British cancer researchers welcome plans to pool the UK's small cancer databases into a virtual tumor bank, even as the Medical Research Council (MRC), which will fund part of the project, is smarting from criticism about the UK Biobank database.

The tumor bank, launched by the National Cancer Research Institute, will receive £1 million for each of five years from three primary sources: the Department of Health, the charity Cancer Research UK and the MRC. The tumor bank will complement UK Biobank, a genetic database to help study gene-environment interaction in common diseases.

George Radda, chief executive of the MRC, says both databases will be valuable. “The new approach, using computational biology to handle vast amounts of data...is terribly important,” he says. “It is really going to be the way of solving some of the major health problems.”

A report from the House of Commons' Science and Technology Select Committee, published 25 March, slammed the MRC's allocation of funds and raised ethical concerns about Biobank, such as police access to the database. Critics of the project have recommended that legal safeguards be put in place to protect volunteers before recruitment begins, and that volunteers be made aware of the risks. They also recommend that the government invest in research into encryption techniques to ensure the data is secure.

Among cancer researchers contacted by Nature Medicine, news of the planned National Cancer Tissue Resource—as the tumor bank will be called—has received an enthusiastic response, however. “I think this is an excellent idea and well overdue,” says John Timms, leader of the cancer proteomics group at the Ludwig Institute for Cancer Research, University College London.

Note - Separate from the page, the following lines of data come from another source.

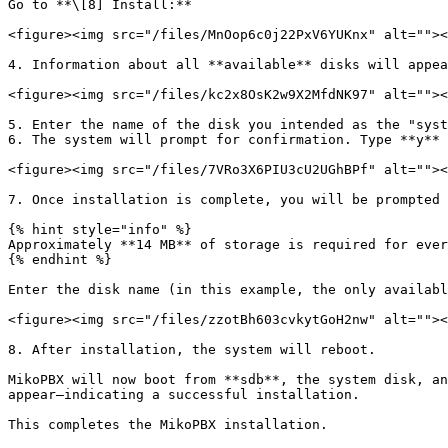
Go to **\[8] Install:**

<figure><img src="/files/MnOop6c0j22PxV6YUKnx" alt=""><
4. Information about all **available** disks will appea
<figure><img src="/files/kc2x8OsK2w9X2MfdNK97" alt=""><
5. Enter the name of the disk you intended as the "syst
6. The system will prompt for confirmation. Type **y** 
<figure><img src="/files/7VRo3X6PIU3cU2UGhBPf" alt=""><
7. Once installation is complete, you will be prompted 
{% hint style="info" %}

Approximately **14 MB** of storage is required for ever
{% endhint %}

Enter the disk name (in this example, the only availabl
<figure><img src="/files/zzotBh603cvkytGoH2nw" alt=""><
8. After installation, the system will reboot.

MikoPBX will now boot from **sdb**, the system disk, an
appear—indicating a successful installation.

This completes the MikoPBX installation.
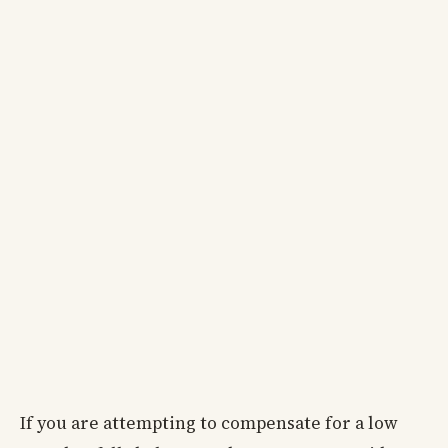
If you are attempting to compensate for a low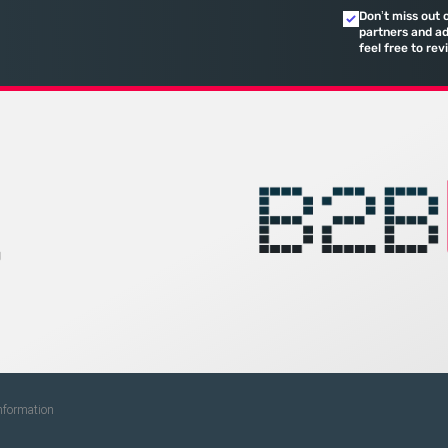
calculated 
Don’t miss out 
quarterly re
partners and ad
feel free to rev
on
g
Information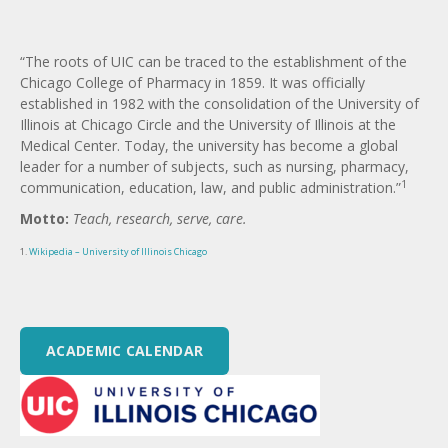
“The roots of UIC can be traced to the establishment of the
Chicago College of Pharmacy in 1859. It was officially
established in 1982 with the consolidation of the University of
Illinois at Chicago Circle and the University of Illinois at the
Medical Center. Today, the university has become a global
leader for a number of subjects, such as nursing, pharmacy,
1
communication, education, law, and public administration.”
Motto:
Teach, research, serve, care.
1.
Wikipedia – University of Illinois Chicago
ACADEMIC CALENDAR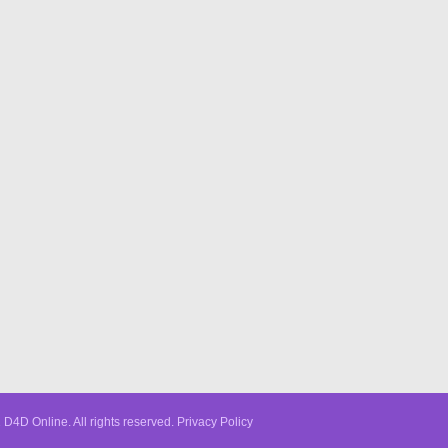
D4D Online. All rights reserved.
Privacy Policy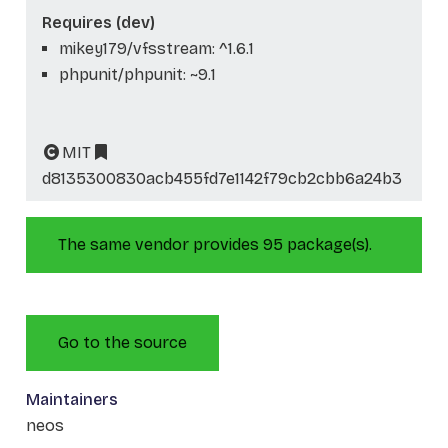
Requires (dev)
mikey179/vfsstream: ^1.6.1
phpunit/phpunit: ~9.1
MIT
d8135300830acb455fd7e1142f79cb2cbb6a24b3
The same vendor provides 95 package(s).
Go to the source
Maintainers
neos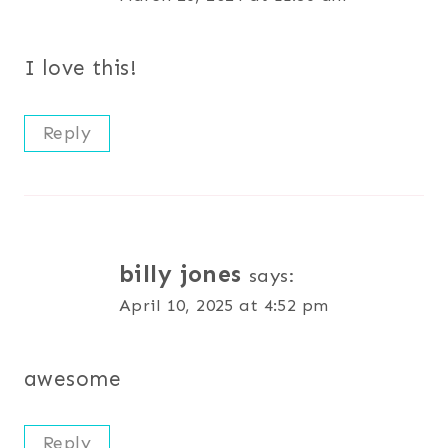
I love this!
Reply
billy jones
says:
April 10, 2025 at 4:52 pm
awesome
Reply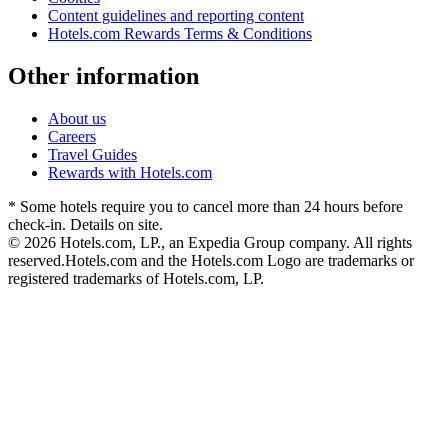
Content guidelines and reporting content
Hotels.com Rewards Terms & Conditions
Other information
About us
Careers
Travel Guides
Rewards with Hotels.com
* Some hotels require you to cancel more than 24 hours before
check-in. Details on site.
© 2026 Hotels.com, LP., an Expedia Group company. All rights
reserved.
Hotels.com and the Hotels.com Logo are trademarks or
registered trademarks of Hotels.com, LP.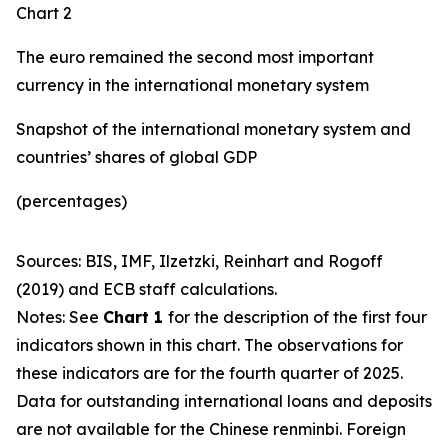
Chart 2
The euro remained the second most important
currency in the international monetary system
Snapshot of the international monetary system and
countries’ shares of global GDP
(percentages)
Sources: BIS, IMF, Ilzetzki, Reinhart and Rogoff
(2019) and ECB staff calculations.
Notes: See
Chart 1
for the description of the first four
indicators shown in this chart. The observations for
these indicators are for the fourth quarter of 2025.
Data for outstanding international loans and deposits
are not available for the Chinese renminbi. Foreign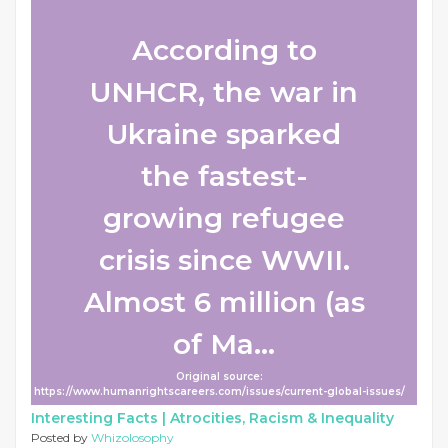
According to
UNHCR, the war in
Ukraine sparked
the fastest-
growing refugee
crisis since WWII.
Almost 6 million (as
of Ma...
Original source:
https://www.humanrightscareers.com/issues/current-global-issues/
Interesting Facts |
Atrocities, Racism & Inequality
Posted by
Whizolosophy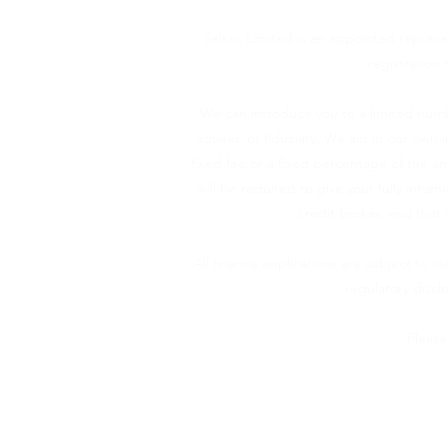
Salsac Limited is an appointed represe
registration 
We can introduce you to a limited numb
adviser, or fiduciary. We act in our own
fixed fee or a fixed percentage of the am
will be required to give your fully info
credit broker, and that 
All finance applications are subject to s
regulatory disc
Please
Salsac Ltd (company number 13587357), 
Authorised and regu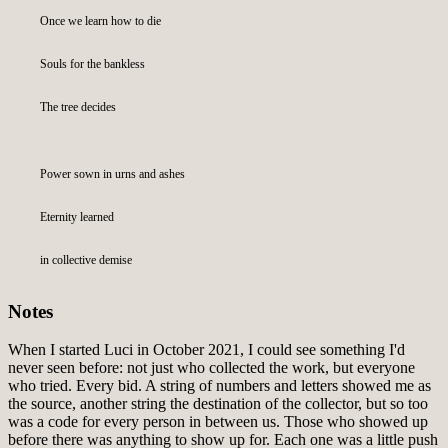
Once we learn how to die
Souls for the bankless
The tree decides
Power sown in urns and ashes
Eternity learned
in collective demise
Notes
When I started Luci in October 2021, I could see something I'd
never seen before: not just who collected the work, but everyone
who tried. Every bid. A string of numbers and letters showed me as
the source, another string the destination of the collector, but so too
was a code for every person in between us. Those who showed up
before there was anything to show up for. Each one was a little push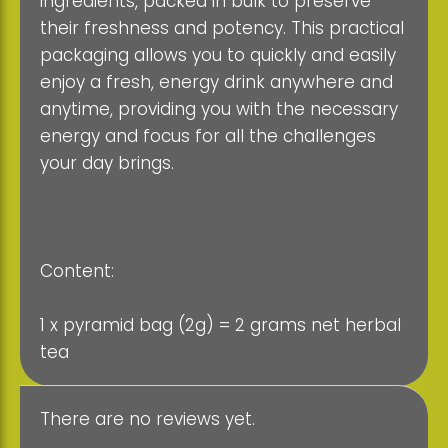
ingredients, packed in bulk to preserve
their freshness and potency. This practical
packaging allows you to quickly and easily
enjoy a fresh, energy drink anywhere and
anytime, providing you with the necessary
energy and focus for all the challenges
your day brings.
Content:
1 x pyramid bag (2g) = 2 grams net herbal
tea
There are no reviews yet.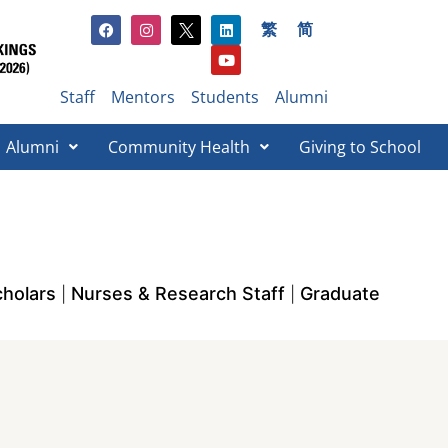
繁
简
Staff
Mentors
Students
Alumni
Alumni
Community Health
Giving to School​
holars
Nurses & Research Staff
Graduate
|
|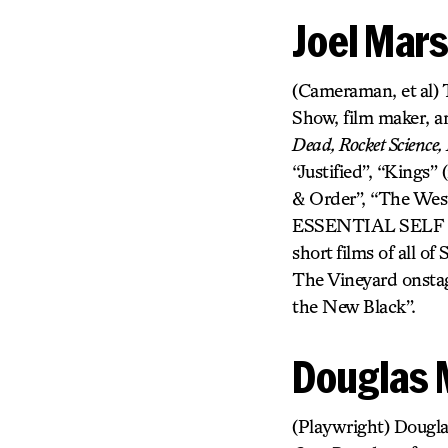
Joel Mars
(Cameraman, et al) T
Show, film maker, a
Dead, Rocket Science, 
“Justified”, “Kings”
& Order”, “The Wes
ESSENTIAL SELF 
short films of all o
The Vineyard onstag
the New Black”.
Douglas 
(Playwright) Dougla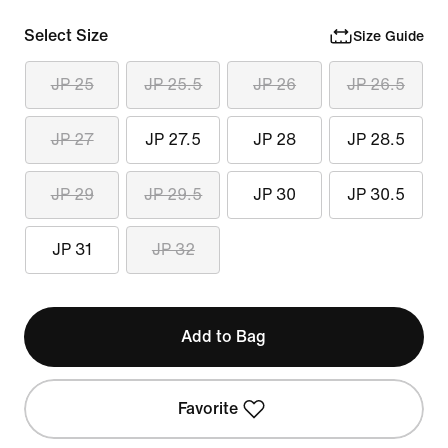
Select Size
Size Guide
JP 25
JP 25.5
JP 26
JP 26.5
JP 27
JP 27.5
JP 28
JP 28.5
JP 29
JP 29.5
JP 30
JP 30.5
JP 31
JP 32
Add to Bag
Favorite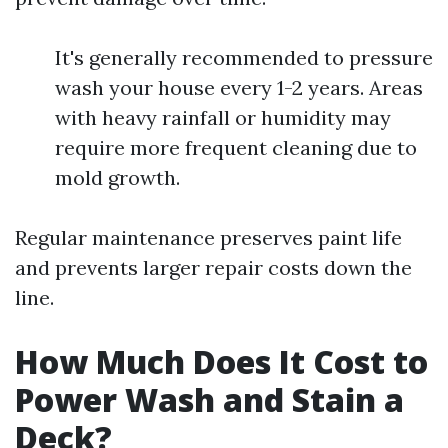
It's generally recommended to pressure
wash your house every 1-2 years. Areas
with heavy rainfall or humidity may
require more frequent cleaning due to
mold growth.
Regular maintenance preserves paint life
and prevents larger repair costs down the
line.
How Much Does It Cost to
Power Wash and Stain a
Deck?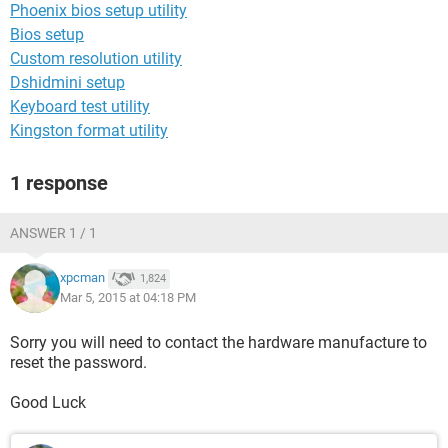
Phoenix bios setup utility
Bios setup
Custom resolution utility
Dshidmini setup
Keyboard test utility
Kingston format utility
1 response
ANSWER 1 / 1
xpcman
1,824
Mar 5, 2015 at 04:18 PM
Sorry you will need to contact the hardware manufacture to
reset the password.
Good Luck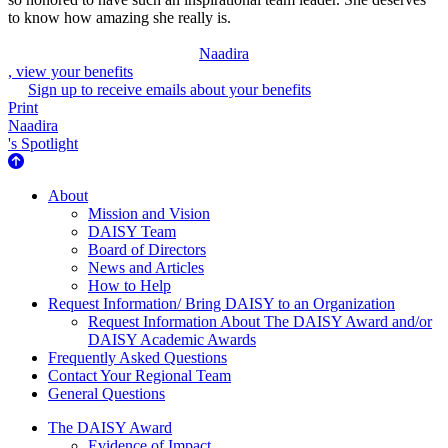
to know how amazing she really is.
Naadira
, view your benefits
Sign up to receive emails about your benefits
Print
Naadira
's Spotlight
About Us
About
Mission and Vision
DAISY Team
Board of Directors
News and Articles
How to Help
Request Information/ Bring DAISY to an Organization
Request Information About The DAISY Award and/or
DAISY Academic Awards
Frequently Asked Questions
Contact Your Regional Team
General Questions
The Daisy Award
The DAISY Award
Evidence of Impact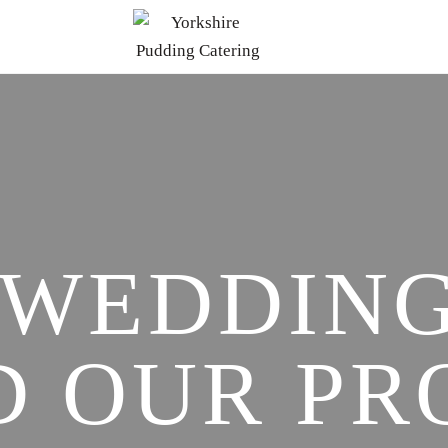
 WEDDING
D OUR PR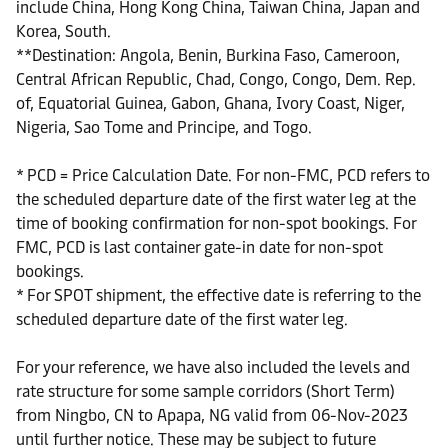
include China, Hong Kong China, Taiwan China, Japan and
Korea, South.
**Destination: Angola, Benin, Burkina Faso, Cameroon,
Central African Republic, Chad, Congo, Congo, Dem. Rep.
of, Equatorial Guinea, Gabon, Ghana, Ivory Coast, Niger,
Nigeria, Sao Tome and Principe, and Togo.
* PCD = Price Calculation Date. For non-FMC, PCD refers to
the scheduled departure date of the first water leg at the
time of booking confirmation for non-spot bookings. For
FMC, PCD is last container gate-in date for non-spot
bookings.
* For SPOT shipment, the effective date is referring to the
scheduled departure date of the first water leg.
For your reference, we have also included the levels and
rate structure for some sample corridors (Short Term)
from Ningbo, CN to Apapa, NG valid from 06-Nov-2023
until further notice. These may be subject to future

In relatively rare cancers such as ovarian cancer, researchers have not been able to characterize molecular markers that would predict a patient's response to drugs. “The problem has been access to tissue coupled with very good clinical information,” says James Brenton of the Hutchison/MRC Research Centre in Cambridge.

The tumor bank will take advantage of National Health Service resources to standardize sample collection and ensure tissue data are stored with the relevant pathological and clinical data. Tissue collection centers will be linked with processing centers, where researchers will perform a battery of analyses involving DNA, RNA and possibly proteomics. Investigators will use tissue microarrays to store and analyze large quantities of data provided by hundreds of patients in clinical trials, and store the data anonymously in a central information system.

Meanwhile, an MRC subcommittee on 4 April released a consultation document on the council's future investment strategy, in which it recommended that the National Institute for Medical Research at Mill Hill, the oldest and largest of the MRC institutes, be scaled down and moved to another MRC site—possibly Addenbrooke's Hospital in Cambridge. According to Radda, this is part of the council's ongoing work to make sure that the institute remains viable in the post-genomic era, but the debate is still open. The consultation period ends in July, when the committee will consider its findings.